Fan WuQiang, Yanase Toshihiko, Nishi Yoshihiro, Chiba Seiichi, Okabe Taijiro, Nomura Masatoshi, Yoshimatsu Hironobu, Kato Shigeaki, Takayanagi Ryoichi, Nawata Hajime
Department of Medicine and Bioregulatory Science, Kyushu University, Fukuoka 812-8582, Japan.
Endocrinology. 2008 Dec;149(12):6028-36. doi: 10.1210/en.2008-0431. Epub 2008 Aug 14.
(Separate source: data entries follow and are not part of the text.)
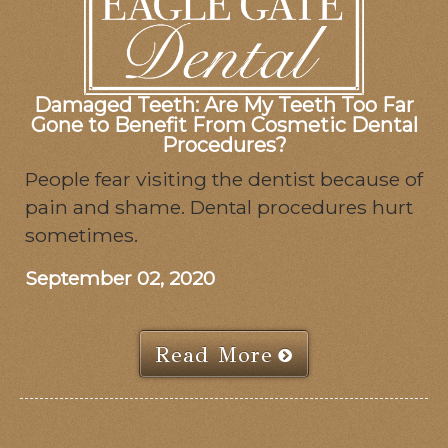
Damaged Teeth: Are My Teeth Too Far
Gone to Benefit From Cosmetic Dental
Procedures?
People fear visiting the dentist because of
pain and shame. Dental procedures hurt
sometimes.
September 02, 2020
Read More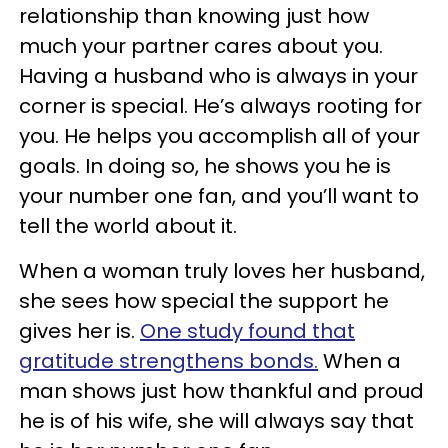
relationship than knowing just how
much your partner cares about you.
Having a husband who is always in your
corner is special. He’s always rooting for
you. He helps you accomplish all of your
goals. In doing so, he shows you he is
your number one fan, and you’ll want to
tell the world about it.
When a woman truly loves her husband,
she sees how special the support he
gives her is.
One study found that
gratitude strengthens bonds.
When a
man shows just how thankful and proud
he is of his wife, she will always say that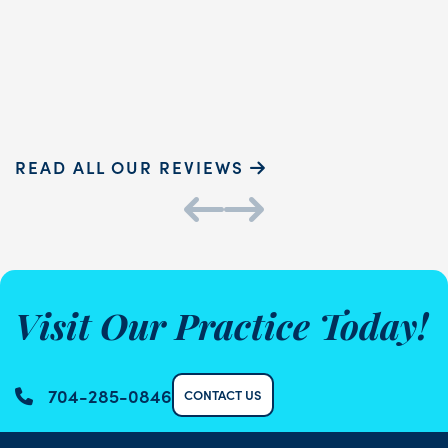
READ MORE
Sammie P.
K
READ ALL OUR REVIEWS
Visit Our Practice Today!
704-285-0846
CONTACT US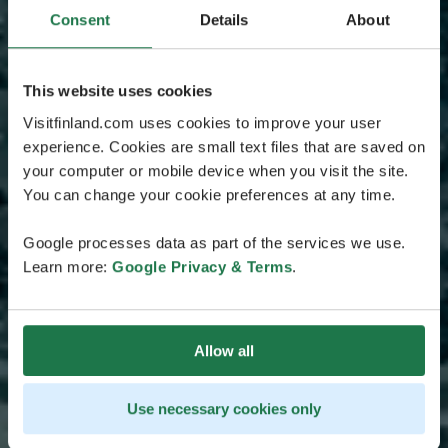
Consent
Details
About
This website uses cookies
Visitfinland.com uses cookies to improve your user
experience. Cookies are small text files that are saved on
your computer or mobile device when you visit the site.
You can change your cookie preferences at any time.
Google processes data as part of the services we use.
Learn more:
Google Privacy & Terms
.
Allow all
Use necessary cookies only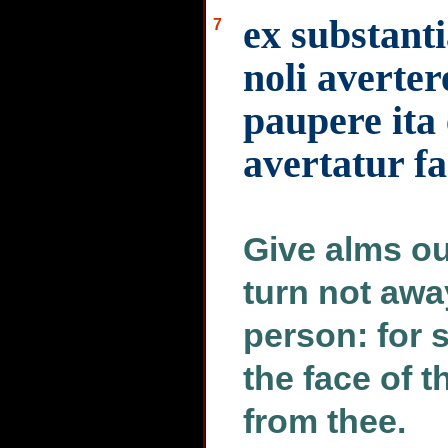
ex substant
7
noli averter
paupere ita 
avertatur f
Give alms ou
turn not awa
person: for s
the face of t
from thee.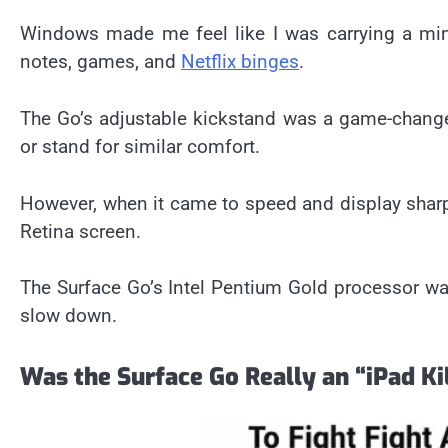
Windows made me feel like I was carrying a min
notes, games, and
Netflix binges
.
The Go’s adjustable kickstand was a game-changer
or stand for similar comfort.
However, when it came to speed and display sharp
Retina screen.
The Surface Go’s Intel Pentium Gold processor was 
slow down.
Was the Surface Go Really an “iPad Ki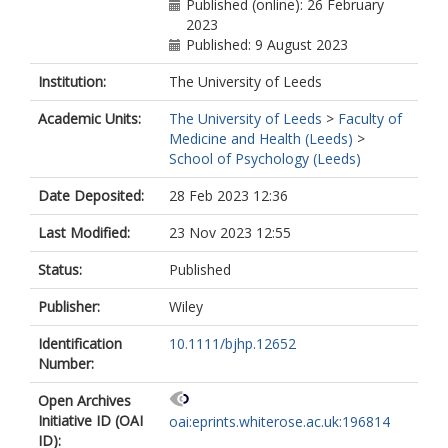
Published (online): 26 February
2023
Published: 9 August 2023
Institution:
The University of Leeds
Academic Units:
The University of Leeds
>
Faculty of
Medicine and Health (Leeds)
>
School of Psychology (Leeds)
Date Deposited:
28 Feb 2023 12:36
Last Modified:
23 Nov 2023 12:55
Status:
Published
Publisher:
Wiley
Identification
10.1111/bjhp.12652
Number:
Open Archives
Initiative ID (OAI
oai:eprints.whiterose.ac.uk:196814
ID):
Hypogonadism is associated with increased fat mass and dysregulation of metabolic homeostasis in men. Our previous study revealed that androgen receptor (AR)-null male mice (ARL-/Y) develop late-onset obesity and are leptin-resistant. The present study evaluated how hypothalamic AR contributes to central leptin-signal transducer and activator of transcription 3 (STAT3) signaling. We evaluated leptin action in wild-type and ARL-/Y mice, the anatomic co-relationship between AR and leptin signaling in the hypothalamus, and the effects of AR on leptin-mediated STAT3 transactivation and nuclear translocation. AR deletion in male mice results in a weaker leptin-induced suppression of food intake and body weight drop even before the onset of overt obesity. In wild-type male but not female mice, AR was highly expressed in various hypothalamic nuclei that also expressed the long-form leptin receptor (OBRB) and co-resided with OBRB directly in the arcuate neurons. In vitro, AR significantly enhanced STAT3-mediated transcription of leptin target genes including POMC and SOCS3. This effect relied on the AR N-terminal activation function-1 (AF-1) domain and was specific to AR in that none of the other sex steroid hormone receptors tested showed similar effects. AR enhanced the low concentrations of leptin-induced STAT3 nuclear translocation in vitro, and ARL-/Y mice receiving leptin had impaired STAT3 nuclear localization in the arcuate neurons. These findings indicate that AR in the hypothalamus functions as a regulator of central leptin-OBRB-STAT3 signaling and has a physiological role in energy homeostasis and metabolic regulation in male mice.
性腺功能减退与男性体脂增加及代谢稳态失调有关。我们之前的研究表明,雄激素受体(AR)缺失的雄性小鼠(ARL - /Y)会出现迟发性肥胖且对瘦素抵抗。本研究评估了下丘脑AR如何影响中枢瘦素信号转导及转录激活因子3(STAT3)信号通路。我们评估了野生型和ARL - /Y小鼠中的瘦素作用、下丘脑AR与瘦素信号通路之间的解剖学共关系,以及AR对瘦素介导的STAT3转录激活和核转位的影响。雄性小鼠AR缺失导致在明显肥胖发生之前,瘦素诱导的食物摄入抑制和体重下降作用减弱。在野生型雄性而非雌性小鼠中,AR在下丘脑的多个核团中高表达,这些核团也表达长型瘦素受体(OBRB),并且直接与OBRB共同存在于弓状核神经元中。在体外,AR显著增强了STAT3介导的包括POMC和SOCS3在内的瘦素靶基因的转录。这种作用依赖于AR的N端激活功能-1(AF - 1)结构域,并且对AR具有特异性,因为所测试的其他性类固醇激素受体均未显示出类似作用。AR在体外增强了低浓度瘦素诱导的STAT3核转位,接受瘦素的ARL - /Y小鼠弓状核神经元中的STAT3核定位受损。这些发现表明,下丘脑AR作为中枢瘦素 - OBRB - STAT3信号通路的调节因子,在雄性小鼠的能量稳态和代谢调节中具有生理作用。